B. Without limiting the generality of the foregoing, the
Custodian, acting in the capacity of Custodian hereunder, shall be under
no obligation to inquire into, and shall not be liable for:
9
<PAGE>
1.) The validity of the issue of any Securities purchased by or for the
account of the Fund, the legality of the purchase thereof, or the
propriety of the amount paid therefor;
2.) The legality of the sale of any Securities by or for the account of
the Fund, or the propriety of the amount for which the same are sold;
3.) The legality of the issue or sale of any shares of the Fund, or the
sufficiency of the amount to be received therefor;
4.) The legality of the redemption of any shares of the Fund, or the
propriety of the amount to be paid therefor;
5.) The legality of the declaration or payment of any dividend by the Fund
in respect of shares of the Fund,
6.) The legality of any borrowing by the Fund on behalf of the Fund, using
Securities as collateral;
C. The Custodian shall not be under any duty or obligation to
take action to effect collection of any amount due to the Fund from any
Dividend and Transfer Agent of the Fund nor to take any action to effect
payment or distribution by any Dividend and Transfer Agent of the Fund of
any amount paid by the Custodian to any Dividend and Transfer Agent of
the Fund in accordance with this Agreement.
D. Notwithstanding Section D of Article V, the Custodian shall
not be under any duty or obligation to take action to effect collection
of any amount, if the Securities upon which such amount is payable are in
default, or if payment is refused after due demand or presentation,
unless and until (i) it shall be directed to take such action by a
Certificate and (ii) it shall be assured to its satisfaction (including
prepayment thereof) of reimbursement of its costs and expenses in
connection with any such action.
E. The Fund acknowledges and hereby authorizes the Custodian to
hold Securities through its various agents described in Appendix B
annexed hereto. The Fund hereby represents that such authorization has
been duly approved by the Board of Trustees of the Fund as required by
the Act. The Custodian acknowledges that although certain Fund Assets are
held by its agents, the Custodian remains primarily liable for the
safekeeping of the Fund Assets.
10
<PAGE>
In addition, the Fund acknowledges that the Custodian may
appoint one or more financial institutions, as agent or agents or as
sub-custodian or sub-custodians, including, but not limited to, banking
institutions located in foreign countries, for the purpose of holding
Securities and moneys at any time owned by the Fund. The Custodian shall
not be relieved of any obligation or liability under this Agreement in
connection with the appointment or activities of such agents or
sub-custodians.
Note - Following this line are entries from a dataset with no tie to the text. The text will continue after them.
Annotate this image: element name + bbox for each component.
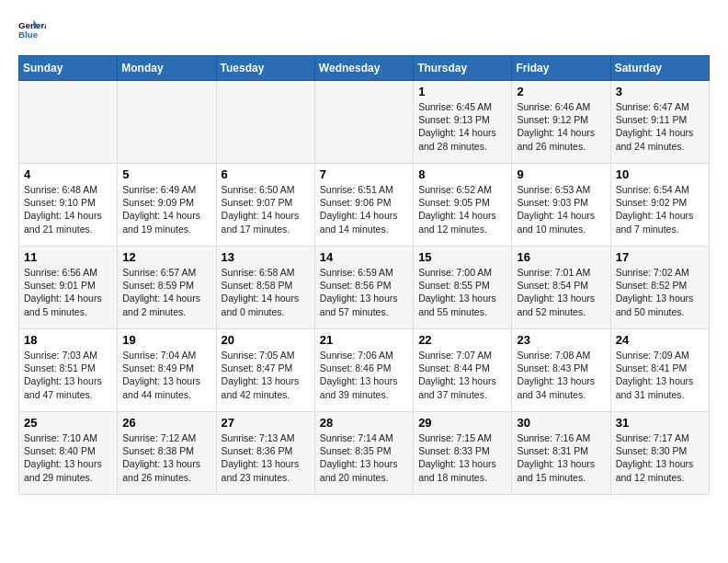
day-info: Sunrise: 7:03 AM Sunset: 8:51 PM Dayligh… bbox=[24, 349, 112, 401]
page-header: GeneralBlue bbox=[18, 18, 710, 46]
week-row-4: 18Sunrise: 7:03 AM Sunset: 8:51 PM Dayli… bbox=[19, 329, 710, 412]
day-number: 7 bbox=[320, 167, 408, 181]
day-cell: 16Sunrise: 7:01 AM Sunset: 8:54 PM Dayli… bbox=[512, 247, 610, 329]
day-number: 13 bbox=[222, 250, 310, 264]
day-cell: 25Sunrise: 7:10 AM Sunset: 8:40 PM Dayli… bbox=[19, 412, 118, 495]
day-info: Sunrise: 7:08 AM Sunset: 8:43 PM Dayligh… bbox=[517, 349, 605, 401]
day-cell: 7Sunrise: 6:51 AM Sunset: 9:06 PM Daylig… bbox=[314, 164, 413, 247]
header-cell-tuesday: Tuesday bbox=[216, 56, 314, 81]
day-number: 9 bbox=[517, 167, 605, 181]
day-cell: 10Sunrise: 6:54 AM Sunset: 9:02 PM Dayli… bbox=[610, 164, 709, 247]
day-cell: 13Sunrise: 6:58 AM Sunset: 8:58 PM Dayli… bbox=[216, 247, 314, 329]
day-cell: 12Sunrise: 6:57 AM Sunset: 8:59 PM Dayli… bbox=[118, 247, 216, 329]
day-info: Sunrise: 7:12 AM Sunset: 8:38 PM Dayligh… bbox=[122, 431, 210, 484]
logo: GeneralBlue bbox=[18, 18, 46, 46]
day-cell: 26Sunrise: 7:12 AM Sunset: 8:38 PM Dayli… bbox=[118, 412, 216, 495]
day-info: Sunrise: 7:04 AM Sunset: 8:49 PM Dayligh… bbox=[122, 349, 210, 401]
day-info: Sunrise: 6:49 AM Sunset: 9:09 PM Dayligh… bbox=[122, 183, 210, 236]
day-cell: 24Sunrise: 7:09 AM Sunset: 8:41 PM Dayli… bbox=[610, 329, 709, 412]
day-info: Sunrise: 6:59 AM Sunset: 8:56 PM Dayligh… bbox=[320, 266, 408, 318]
day-number: 21 bbox=[320, 333, 408, 347]
day-number: 29 bbox=[418, 416, 506, 430]
header-cell-saturday: Saturday bbox=[610, 56, 709, 81]
day-info: Sunrise: 7:09 AM Sunset: 8:41 PM Dayligh… bbox=[616, 349, 704, 401]
day-info: Sunrise: 7:13 AM Sunset: 8:36 PM Dayligh… bbox=[222, 431, 310, 484]
day-cell: 22Sunrise: 7:07 AM Sunset: 8:44 PM Dayli… bbox=[414, 329, 512, 412]
day-number: 24 bbox=[616, 333, 704, 347]
day-cell: 11Sunrise: 6:56 AM Sunset: 9:01 PM Dayli… bbox=[19, 247, 118, 329]
logo-icon: GeneralBlue bbox=[18, 18, 46, 46]
day-info: Sunrise: 6:51 AM Sunset: 9:06 PM Dayligh… bbox=[320, 183, 408, 236]
day-info: Sunrise: 7:15 AM Sunset: 8:33 PM Dayligh… bbox=[418, 431, 506, 484]
calendar-header: SundayMondayTuesdayWednesdayThursdayFrid… bbox=[19, 56, 710, 81]
day-cell: 9Sunrise: 6:53 AM Sunset: 9:03 PM Daylig… bbox=[512, 164, 610, 247]
day-info: Sunrise: 7:06 AM Sunset: 8:46 PM Dayligh… bbox=[320, 349, 408, 401]
day-number: 8 bbox=[418, 167, 506, 181]
day-info: Sunrise: 6:45 AM Sunset: 9:13 PM Dayligh… bbox=[418, 100, 506, 153]
day-number: 30 bbox=[517, 416, 605, 430]
day-info: Sunrise: 7:00 AM Sunset: 8:55 PM Dayligh… bbox=[418, 266, 506, 318]
day-cell: 30Sunrise: 7:16 AM Sunset: 8:31 PM Dayli… bbox=[512, 412, 610, 495]
day-number: 1 bbox=[418, 85, 506, 98]
day-cell: 4Sunrise: 6:48 AM Sunset: 9:10 PM Daylig… bbox=[19, 164, 118, 247]
header-cell-sunday: Sunday bbox=[19, 56, 118, 81]
day-info: Sunrise: 6:54 AM Sunset: 9:02 PM Dayligh… bbox=[616, 183, 704, 236]
calendar-table: SundayMondayTuesdayWednesdayThursdayFrid… bbox=[18, 55, 710, 495]
day-cell: 28Sunrise: 7:14 AM Sunset: 8:35 PM Dayli… bbox=[314, 412, 413, 495]
day-number: 25 bbox=[24, 416, 112, 430]
header-cell-friday: Friday bbox=[512, 56, 610, 81]
day-number: 18 bbox=[24, 333, 112, 347]
day-number: 4 bbox=[24, 167, 112, 181]
week-row-2: 4Sunrise: 6:48 AM Sunset: 9:10 PM Daylig… bbox=[19, 164, 710, 247]
day-info: Sunrise: 6:47 AM Sunset: 9:11 PM Dayligh… bbox=[616, 100, 704, 153]
day-cell: 5Sunrise: 6:49 AM Sunset: 9:09 PM Daylig… bbox=[118, 164, 216, 247]
day-cell bbox=[216, 81, 314, 164]
day-number: 20 bbox=[222, 333, 310, 347]
day-cell: 1Sunrise: 6:45 AM Sunset: 9:13 PM Daylig… bbox=[414, 81, 512, 164]
svg-text:Blue: Blue bbox=[18, 29, 39, 40]
header-cell-monday: Monday bbox=[118, 56, 216, 81]
calendar-body: 1Sunrise: 6:45 AM Sunset: 9:13 PM Daylig… bbox=[19, 81, 710, 495]
day-number: 27 bbox=[222, 416, 310, 430]
day-info: Sunrise: 6:58 AM Sunset: 8:58 PM Dayligh… bbox=[222, 266, 310, 318]
day-number: 2 bbox=[517, 85, 605, 98]
day-cell: 19Sunrise: 7:04 AM Sunset: 8:49 PM Dayli… bbox=[118, 329, 216, 412]
day-info: Sunrise: 7:02 AM Sunset: 8:52 PM Dayligh… bbox=[616, 266, 704, 318]
day-number: 5 bbox=[122, 167, 210, 181]
week-row-1: 1Sunrise: 6:45 AM Sunset: 9:13 PM Daylig… bbox=[19, 81, 710, 164]
day-number: 14 bbox=[320, 250, 408, 264]
day-cell: 23Sunrise: 7:08 AM Sunset: 8:43 PM Dayli… bbox=[512, 329, 610, 412]
day-cell: 8Sunrise: 6:52 AM Sunset: 9:05 PM Daylig… bbox=[414, 164, 512, 247]
day-number: 16 bbox=[517, 250, 605, 264]
day-number: 11 bbox=[24, 250, 112, 264]
day-number: 6 bbox=[222, 167, 310, 181]
day-cell: 15Sunrise: 7:00 AM Sunset: 8:55 PM Dayli… bbox=[414, 247, 512, 329]
day-number: 19 bbox=[122, 333, 210, 347]
day-info: Sunrise: 7:07 AM Sunset: 8:44 PM Dayligh… bbox=[418, 349, 506, 401]
day-info: Sunrise: 7:05 AM Sunset: 8:47 PM Dayligh… bbox=[222, 349, 310, 401]
day-info: Sunrise: 6:50 AM Sunset: 9:07 PM Dayligh… bbox=[222, 183, 310, 236]
svg-text:General: General bbox=[18, 20, 46, 30]
day-cell: 29Sunrise: 7:15 AM Sunset: 8:33 PM Dayli… bbox=[414, 412, 512, 495]
day-cell: 18Sunrise: 7:03 AM Sunset: 8:51 PM Dayli… bbox=[19, 329, 118, 412]
day-number: 17 bbox=[616, 250, 704, 264]
week-row-5: 25Sunrise: 7:10 AM Sunset: 8:40 PM Dayli… bbox=[19, 412, 710, 495]
day-cell bbox=[314, 81, 413, 164]
day-cell: 14Sunrise: 6:59 AM Sunset: 8:56 PM Dayli… bbox=[314, 247, 413, 329]
day-cell: 6Sunrise: 6:50 AM Sunset: 9:07 PM Daylig… bbox=[216, 164, 314, 247]
day-cell bbox=[19, 81, 118, 164]
day-info: Sunrise: 6:57 AM Sunset: 8:59 PM Dayligh… bbox=[122, 266, 210, 318]
day-cell: 31Sunrise: 7:17 AM Sunset: 8:30 PM Dayli… bbox=[610, 412, 709, 495]
week-row-3: 11Sunrise: 6:56 AM Sunset: 9:01 PM Dayli… bbox=[19, 247, 710, 329]
day-number: 31 bbox=[616, 416, 704, 430]
day-number: 22 bbox=[418, 333, 506, 347]
day-number: 28 bbox=[320, 416, 408, 430]
day-cell: 17Sunrise: 7:02 AM Sunset: 8:52 PM Dayli… bbox=[610, 247, 709, 329]
day-info: Sunrise: 6:52 AM Sunset: 9:05 PM Dayligh… bbox=[418, 183, 506, 236]
day-number: 23 bbox=[517, 333, 605, 347]
day-info: Sunrise: 6:46 AM Sunset: 9:12 PM Dayligh… bbox=[517, 100, 605, 153]
day-cell: 21Sunrise: 7:06 AM Sunset: 8:46 PM Dayli… bbox=[314, 329, 413, 412]
day-info: Sunrise: 7:14 AM Sunset: 8:35 PM Dayligh… bbox=[320, 431, 408, 484]
day-info: Sunrise: 6:48 AM Sunset: 9:10 PM Dayligh… bbox=[24, 183, 112, 236]
day-info: Sunrise: 7:17 AM Sunset: 8:30 PM Dayligh… bbox=[616, 431, 704, 484]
Any such agent or sub-custodian shall be qualified to
serve as such for assets of investment companies registered under the
Act. Upon request, the Custodian shall promptly forward to the Fund any
documents it receives from any agent or sub-custodian appointed hereunder
which may assist trustees of registered investment companies to fulfill
their responsibilities under Rule 17f-5 of the Act.
F. The Custodian shall not be under any duty or obligation
to ascertain whether any Securities at any time delivered to or held by
it for the account of the Fund are such as properly may be held by the
Fund under the provisions of the Declaration of Trust and the Fund's By
Laws.
G. The Custodian shall treat all records and other information
relating to the Fund and the Fund Assets as confidential and shall not
disclose any such records or information to any other person unless (i)
the Fund shall have consented thereto in writing or (ii) such disclosure
is required by law.
H. The Custodian shall be entitled to receive and the Fund
agrees to pay to the Custodian such compensation as shall be determined
pursuant to Appendix D attached hereto, or as shall be determined
pursuant to amendments to such Appendix D. The Custodian shall be
entitled to charge against any money held by it for the account of the
Fund, the amount of any of its fees, any loss, damage, liability or
expense, including counsel fees. The expenses which the Custodian may
charge against the account of the Fund include, but are not limited to,
the expenses of agents or sub-custodians incurred in settling
transactions involving the purchase and sale of Securities of the Fund.
11
<PAGE>
I. The Custodian shall be entitled to rely upon any Oral
Instructions and any Written Instructions. The Fund agrees to forward to
the Custodian Written Instructions confirming Oral Instructions in such a
manner so that such Written Instructions are received by the Custodian,
whether by hand delivery, facsimile or otherwise, on the same business
day on which such Oral Instructions were given. The Fund agrees that the
failure of the Custodian to receive such confirming instructions shall in
no way affect the validity of the transactions or enforceability of the
transactions hereby authorized by the Fund. The Fund agrees that the
Custodian shall incur no liability to the Fund for acting upon Oral
Instructions given to the Custodian hereunder concerning such
transactions.
J. The Custodian will (i) set up and maintain proper books of
account and complete records of all transactions in the accounts
maintained by the Custodian hereunder in such manner as will meet the
obligations of the Fund under the Act, with particular attention to
Section 31 thereof and Rules 3 la-I and 3 Ia-2 thereunder and those
records are the property of the Fund, and (ii) preserve for the periods
prescribed by applicable Federal statute or regulation all records
required to be so preserved. All such books and records shall be the
property of the Fund, and shall be open to inspection and audit at
reasonable times and with prior notice by Officers and auditors employed
by the Fund.
K. The Custodian shall send to the Fund any report received on
the systems of internal accounting control of the Custodian, or its
agents or sub-custodians, as the Fund may reasonably request from time to
time.
L. The Custodian performs only the services of a custodian and
shall have no responsibility for the management, investment or
reinvestment of the Securities from time to time owned by the Fund. The
Custodian is not a selling agent for shares of the Fund and performance
of its duties as custodian shall not be deemed to be a recommendation to
the Fund's depositors or others of shares of the Fund as an investment
M. The Custodian shall take all reasonable action, that the
Fund may from time to time request, to assist the Fund in obtaining
12
<PAGE>
favorable opinions from the Fund's independent accountants, with respect
to the Custodians activities hereunder, in connection with the
preparation of the Fund's Form N-IA. Form N-SAR, or other annual reports
to the Securities and Exchange Commission.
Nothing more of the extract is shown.